|On this page|
Schedulers are one of the main types of node in a PDG graph. The purpose of a scheduler node is to execute ready work items that are submitted to the scheduler node by PDG.
In addition the scheduler must report status changes and ensure that the jobs are able to communicate back to PDG when necessary. By default the jobs will use the supporting python module
pdgjson to do this communication via XMLRPC, and the scheduler is responsible for ensuring that the XMLRPC server is running. Note that this mechanism could be replaced by a custom scheduler if required.
Each scheduler node has several callbacks that can be implemented to control how it operates. When writing a scheduler node the only callback you're required to implement is
onSchedule, since that hook is responsible for actually executing the ready work items. If the work items are marked as begin in process, they will not reach the scheduler and will instead be handled by PDG’s internal scheduler. The other callbacks are optional and are only needed to further customize the behavior of the node.

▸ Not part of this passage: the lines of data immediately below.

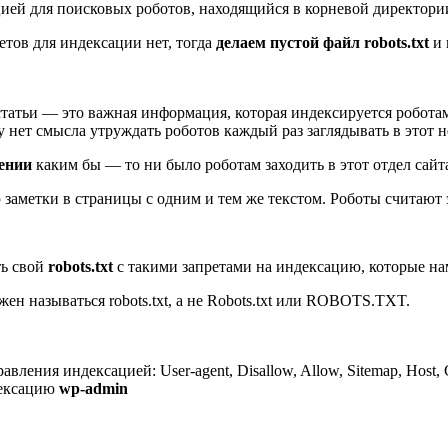
ией для поисковых роботов, находящийся в корневой директории
етов для индексации нет, тогда
делаем пустой файл robots.txt
и 
статьи — это важная информация, которая индексируется робота
у нет смысла утруждать роботов каждый раз заглядывать в этот 
щении
каким бы — то ни было роботам заходить в этот отдел сайт
заметки в страницы с одним и тем же текстом. Роботы считают 
ть свой
robots.txt
с такими запретами на индексацию, которые н
жен называться robots.txt, а не Robots.txt или ROBOTS.TXT.
авления индексацией: User-agent, Disallow, Allow, Sitemap, Host, 
дексацию
wp-admin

The full scheduler node API is described in pdg.Scheduler.
onSchedule(self, work_item) → pdg.scheduleResult
This callback is evaluated when the given pdg.WorkItem is ready to be executed. The scheduler should create the necessary job spec for their farm scheduler and submit it if possible. If it doesn’t have enough resources to execute the work item, it should return Deferred or FullDeferred, which tells PDG that the scheduler can’t accomodate the work item, and it should check back later.

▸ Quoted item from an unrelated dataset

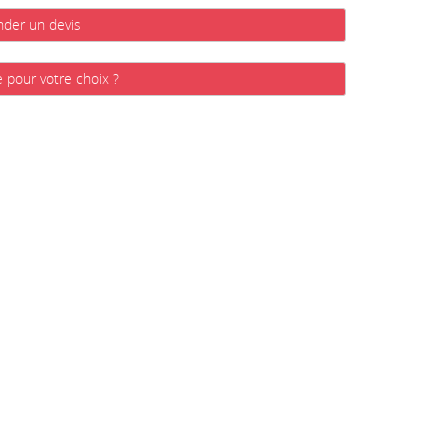
der un devis
e pour votre choix ?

Otherwise it should return Succeeded to indicate that the work item has been accepted.
The other return values are used when a work item for some reason is handled immediately. This is not generally recommended because it will force work items to execute in series.
For example, Local Scheduler will return FullDeferred if it determines that all available 'slots' on the local machine are in use. On the other hand it will return Deferred if there are slots available but not enough for this particular work item. If there are enough slots, it will deduct the slots required, spawn a subprocess for the work item, and then add the work item to a private queue of running items to be tracked.
Note that the frequency that this callback is called is controlled by the pdg node parameter
onTick(self) → pdg.tickResult
This callback is called periodically when the graph is cooking. The callback is generally used to check the state of running work items. This is also the only safe place to cancel an ongoing cook.
The period of this callback is controlled with the PDG node parameter
pdg_tickperiod, and the maximum number of ready item
onSchedule callbacks between ticks is controlled by the node parameter
pdg_maxitems. For example by default the tick period is 0.5s and the max items per tick is 30. This means that
onSchedule will be called a maximum of 60 times per second. Adjusting these values can be useful to control the load on the farm scheduler.
The callback should return SchedulerReady if the scheduler is ready to accept new work items, and should return SchedulerBusy if it’s full at the moment. In case there is a serious problem with the scheduler (for example the connection to the farm is lost), it should return SchedulerCancelCook.
onStartCook(self, static, cook_set) →
This callback is called when a PDG cook starts, after static generation.
True when a static cook is being performed instead of a full cook. See
onScheduleStatic for details.
cook_set is the
set of PDG pdg.Node being cooked.
This can be used to initialize any resources or cache any values that apply to the overall cook. Returning
False or raising an exception will abort the cook.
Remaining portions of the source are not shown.